しかたない
衣装担当の春野さんの訴えで、思わずOKしてしまった。やばい、私、今非常にマズイことを口走ったような、気がする。私が了承した瞬間、隣の謙也が奇声をあげて喜んだ。謙也、最近本当に大丈夫かってくらい変な時がある。

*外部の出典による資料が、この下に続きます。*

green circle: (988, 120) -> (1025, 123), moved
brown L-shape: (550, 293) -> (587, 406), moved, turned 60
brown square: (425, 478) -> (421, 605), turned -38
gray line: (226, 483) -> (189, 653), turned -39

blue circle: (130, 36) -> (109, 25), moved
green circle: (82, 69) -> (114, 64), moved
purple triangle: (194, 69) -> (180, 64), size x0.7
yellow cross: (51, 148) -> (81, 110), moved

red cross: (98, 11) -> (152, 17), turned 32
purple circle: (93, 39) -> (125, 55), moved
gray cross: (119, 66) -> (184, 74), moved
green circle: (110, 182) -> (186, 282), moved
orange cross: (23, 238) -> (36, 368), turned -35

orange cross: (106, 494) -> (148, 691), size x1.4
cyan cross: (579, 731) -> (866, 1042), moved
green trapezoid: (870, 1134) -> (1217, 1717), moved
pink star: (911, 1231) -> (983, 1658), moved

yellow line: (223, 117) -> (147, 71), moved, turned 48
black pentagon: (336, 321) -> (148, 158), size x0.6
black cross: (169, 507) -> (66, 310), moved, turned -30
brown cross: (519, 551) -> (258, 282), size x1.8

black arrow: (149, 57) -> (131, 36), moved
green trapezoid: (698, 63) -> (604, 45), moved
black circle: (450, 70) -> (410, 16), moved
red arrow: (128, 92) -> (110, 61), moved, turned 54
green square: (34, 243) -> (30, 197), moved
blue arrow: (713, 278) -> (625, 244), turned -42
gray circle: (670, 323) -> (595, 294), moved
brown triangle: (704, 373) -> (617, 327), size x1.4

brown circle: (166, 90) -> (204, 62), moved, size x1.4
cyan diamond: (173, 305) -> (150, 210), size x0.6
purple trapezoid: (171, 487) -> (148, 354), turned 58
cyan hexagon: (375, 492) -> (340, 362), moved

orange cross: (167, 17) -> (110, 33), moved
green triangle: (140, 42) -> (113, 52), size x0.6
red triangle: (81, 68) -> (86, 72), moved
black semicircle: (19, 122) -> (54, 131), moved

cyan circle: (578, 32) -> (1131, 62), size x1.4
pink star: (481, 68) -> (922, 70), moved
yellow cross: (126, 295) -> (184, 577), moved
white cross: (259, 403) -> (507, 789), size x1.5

「…あああ、ど、どーしよう、白石君、俺、やばいこと了承ちゃった…」
話し合いが終わり、教室の隅でコソっと白石君に話しかけた。だけど白石君は終始ニコニコしてて、嗚呼絶対楽しんでる、と私は肩を落とした
「ま、ええんちゃう?俺も男装時の女装姿見たいし」
「…白石君、楽しんでるだろ」
「大丈夫大丈夫、ヤバイ時は、俺が守ったるし」
白石君がいたずらっぽい顔で笑う。こんな時に何ドキドキしてるんだ私は…。必死で落ち着こうと胸をさすっていると、後ろから誰かに声をかけられた
「あ、あの…苗字君」
「あ…春野さん」
「あの、ごめんね、嫌だったのに、無理にやらせて」
「ああ、いや、いいよ。衣装作ってくれたんだろ?ありがとな」
「ううん…私がやりたかっただけだから…。それで、あの…」
「ん?何?」
「今日、できた衣装持ってきたの、…よかったら、きてもらえないかな?」
「………え」
春野さんは持っていた大きな紙袋から、ヒラヒラしたメイド服を取りだした。すご、これ手作り?…ってそうじゃなくて!今はやばいよ!いや今じゃなくてもやばいんだけども!
「え、…いま?」
「うん、良かったらサイズ合わせてほしいなって」
春野さんがメイド服を広げて俺に見せてきたから、周りのうるさいやつらも集まってきた。
「うわ、めっちゃかわええやん!きてみいや」
「てかこれ手作りなん?すごない?」
「わ、ヒラッヒラ…」
集まってきた男子たちが何やら色々言っている。いや、今着るのはホントにマズイ…でも春野さんもサイズ合わせないと困るのかな、ああもうどうしよう
「めっっっっちゃかわいいやん!!絶対にあう!絶対男装時ににあう!」
「わ、謙也」
「き、ききききてみたら、ええやんか」
「…なんか謙也、最近ほんとキモイ」
「え、キモ…」
一気に謙也のテンションは下がる。そんな謙也をよそに、白石君が近寄って私の耳元で言った。
「大丈夫、俺もいるし、サイズ図らせてやりや」
「…で、でもっ」
「どないするん?きてくれないなら直接サイズ図らせて欲しい言われたら」
「…!」
確かに。サイズを測る事になったら、服も全部脱がなきゃいけなくなる。そしたら春野さんに女だってばれる…
「それはまずい」
「せやろ?」
白石君はニコリと笑い、春野さんから衣装を受け取り私に渡した。